The $\mathbf{\text{Qsp}}$ -ion-product expression is obtained by multiplying the concentrations of ions generated by the dissolution of a chemical. When a solution is saturated, the $\mathbf{\text{ Ksp }}$ value is referred to as the value (solubility-product constant).

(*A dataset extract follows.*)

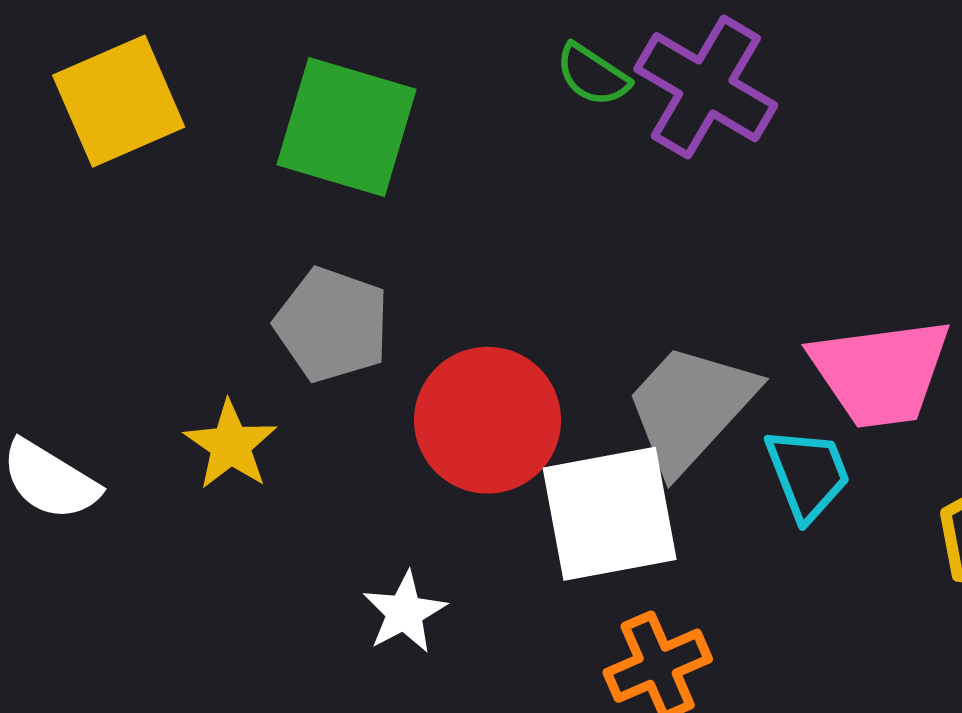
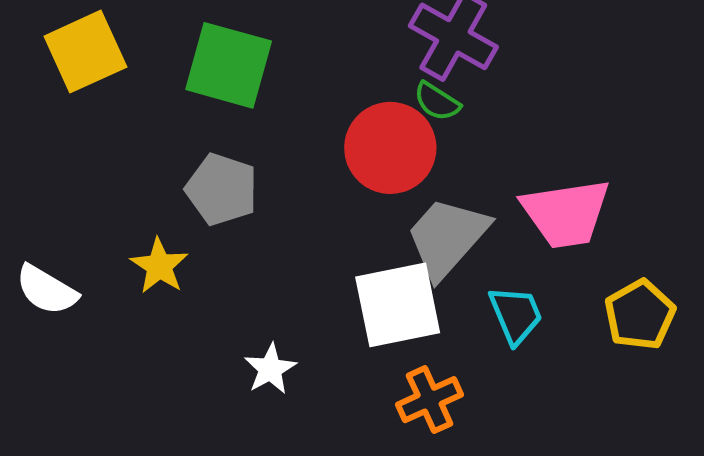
green semicircle: (593, 75) -> (437, 102), moved
red circle: (488, 420) -> (390, 148), moved
cyan trapezoid: (808, 474) -> (516, 315), moved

$$\begin{gathered} {\mathbf{\text{MX}}}_{\mathbf{\text{2}}}{\mathbf{\text{ > > M}}}^{\mathbf{\text{2 + }}}{\mathbf{\text{ + 2X}}}^{\mathbf{\text{ - }}} \\ \mathbf{\text{Ksp = }}\mathbf{\left[}{\mathbf{\text{M}}}^{\mathbf{\text{2 + }}}\mathbf{\right]}{\mathbf{\left[}{\mathbf{\text{X}}}^{\mathbf{\text{ - }}}\mathbf{\right]}}^{\mathbf{\text{2}}} \end{gathered}$$

To tackle this problem, we can formulate the dissolution equation for ${\text{ PbF}}_{\text{2}}$ as follows: 

$$\begin{gathered} {\text{PbF}}_{\text{2}}{\text{(s) > > Pb}}^{\text{2 + }}{\text{(aq) + 2F}}^{\text{ - }}\text{(aq)} \\ \text{Qsp = }\left[{\text{Pb}}^{\text{2 + }}\right]{\left[{\text{F}}^{\text{ - }}\right]}^{\text{2}} \end{gathered}$$ 

When the $\text{Qsp}$ value is greater than the $\text{Ksp}$ value, the concentration of ${\text{Pb}}^{\text{2 + }}{\text{ and F}}^{\text{ - }}$ ions in the solution is higher than it would be in the equilibrium state.

This indicates that the dissolution equation will be moved from right to left, resulting in more ${\mathrm{PbF}}_2( \mathrm{s})$ being created according to the Le Chatelier principle, and we will be able to extract this precipitate from the solution.